The core components are: MCP Client & Manager, LLM, and Agent

As this article contains a significant amount of code, only essential parts are shown here for clarity. You can find the full source code in this GitHub repository.

3.1. MCP Client and Manager

A. MCP Client

First, we need an MCP Client capable of establishing a 1:1 connection with the MCP server. This was implemented using the Python MCP SDK, following the official MCP documentation.

Below is the MCPClient class, which handles the connection to the server.
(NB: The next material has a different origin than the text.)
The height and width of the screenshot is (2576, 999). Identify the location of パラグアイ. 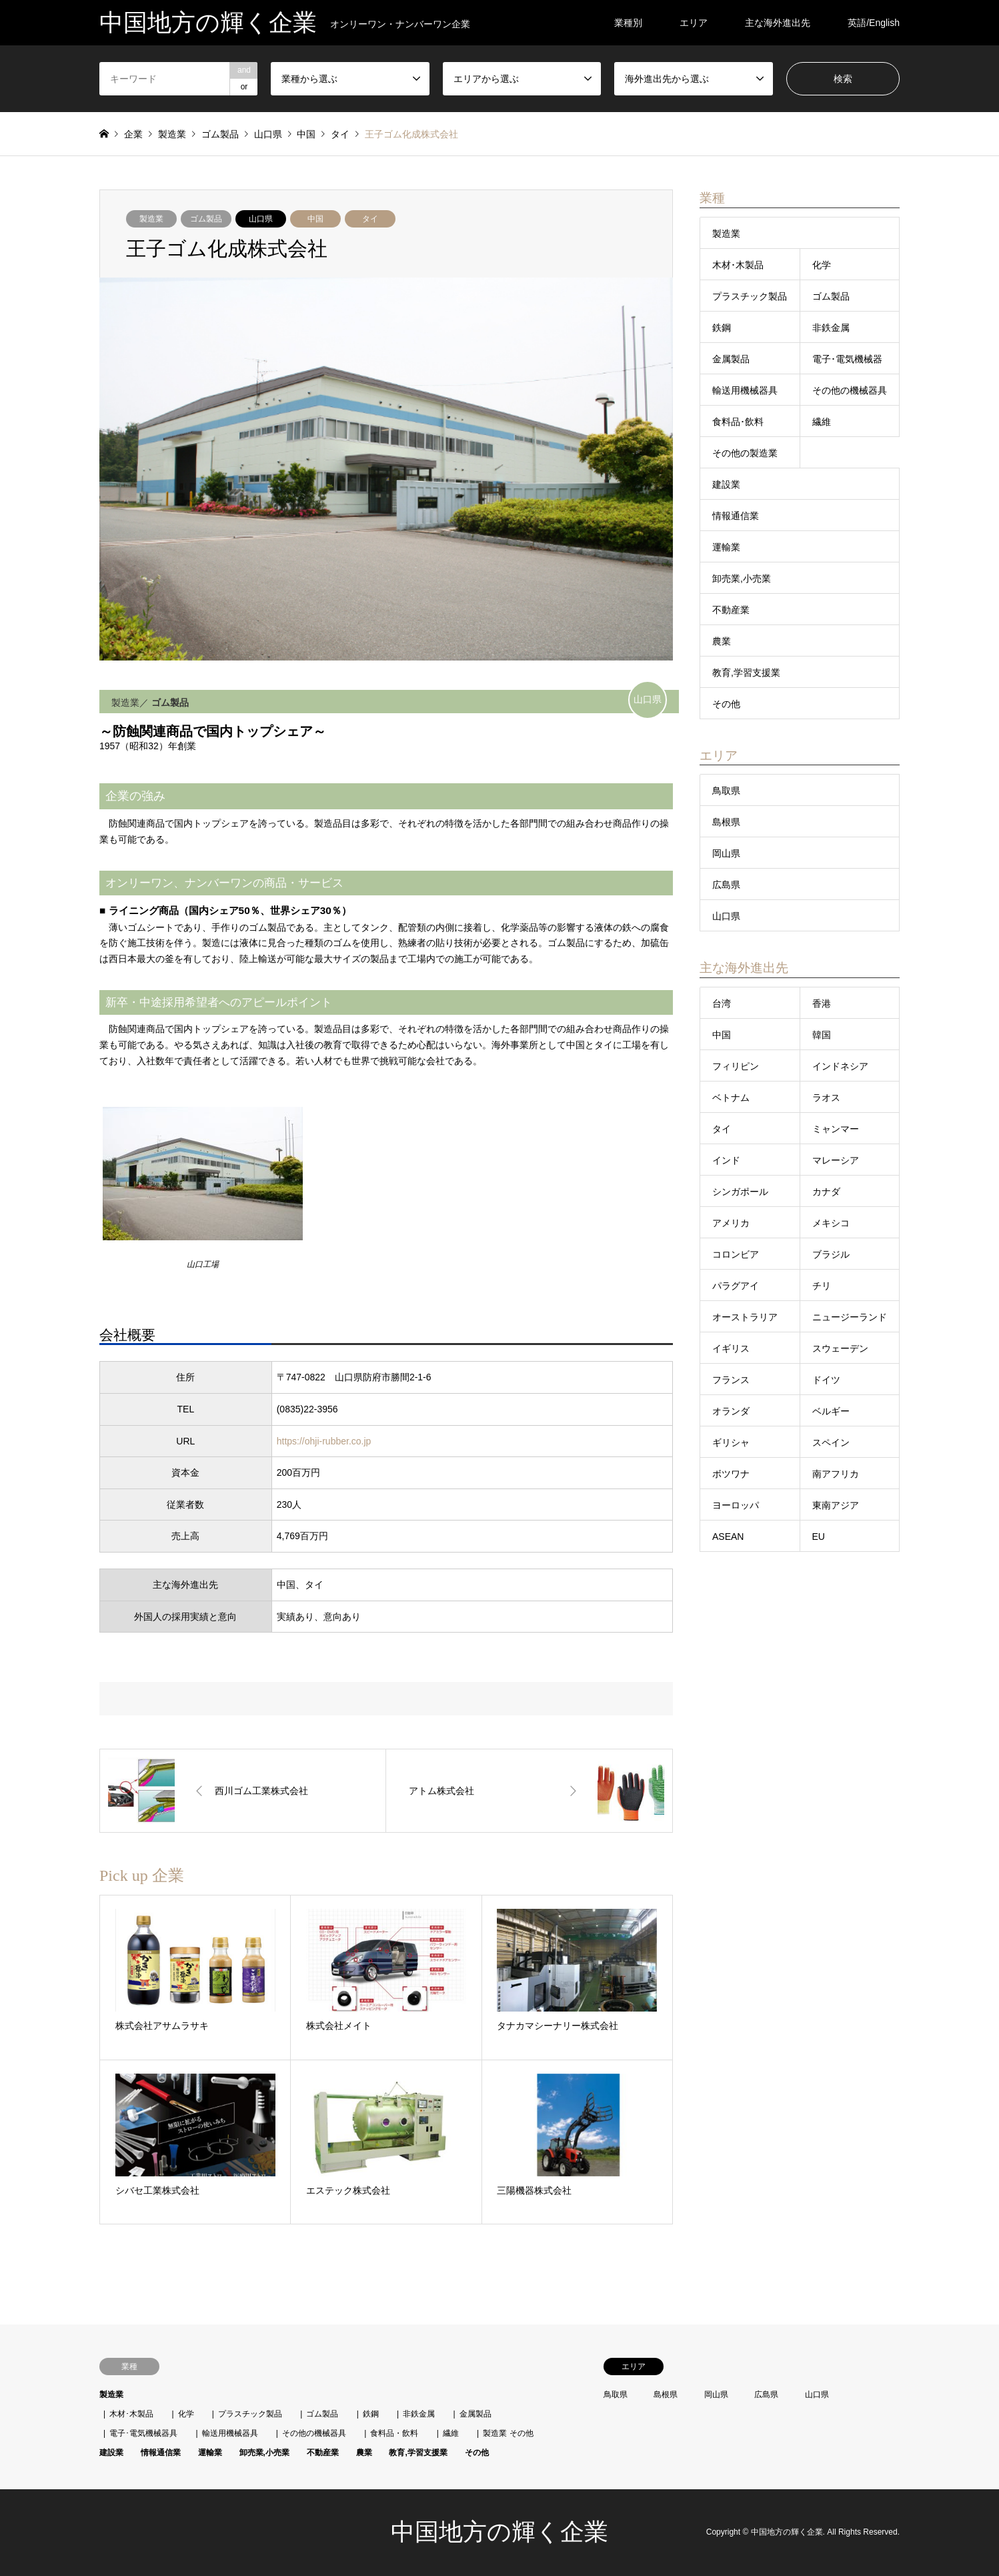 (735, 1285).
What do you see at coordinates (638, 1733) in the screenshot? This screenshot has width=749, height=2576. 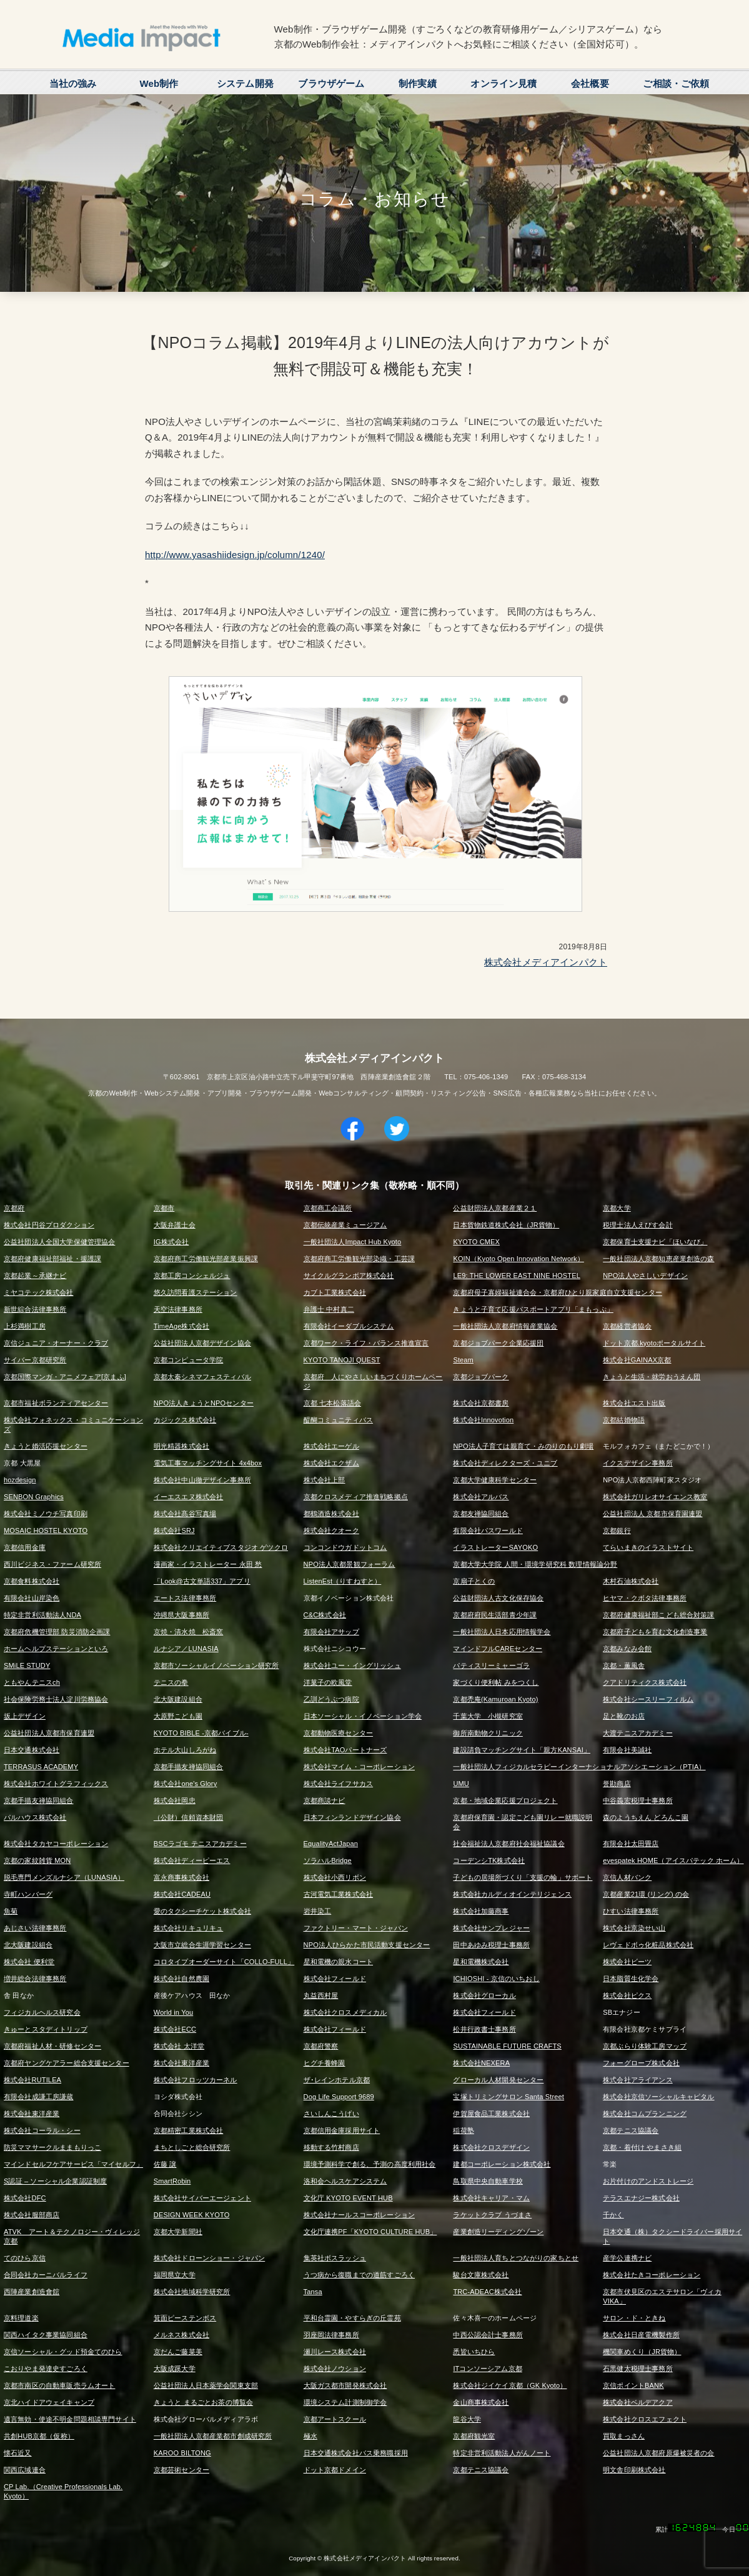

Since the custom MCP server I built communicates over standard input/output(stdio), the client spawns the server process, connects to it via its read/write streams.

class MCPClient:
    def __init__(self):
        self.session = None
        self.name = ''
        self.exit_stack = AsyncExitStack()

    async def connect_to_server(self, server_script_path:str):
        server_params = StdioServerParameters(
            command = "python",
            args=[server_script_path],
            env=None
        )

        # spawaning a process for running a mcp server
        stdio_transport = await self.exit_stack.enter_async_context(stdio_client(server_params))
        self.read, self.write = stdio_transport

        # init session using read/write pipes of the process spawned
        self.session = await self.exit_stack.enter_async_context(ClientSession(self.read, self.write))
        
        ...

After creating the client session, the client follows the MCP connection lifecycle. It first sends an initialization request to the MCP server, waits for a response, and then completes the handshake by sending an initialized notification as an acknowledgement.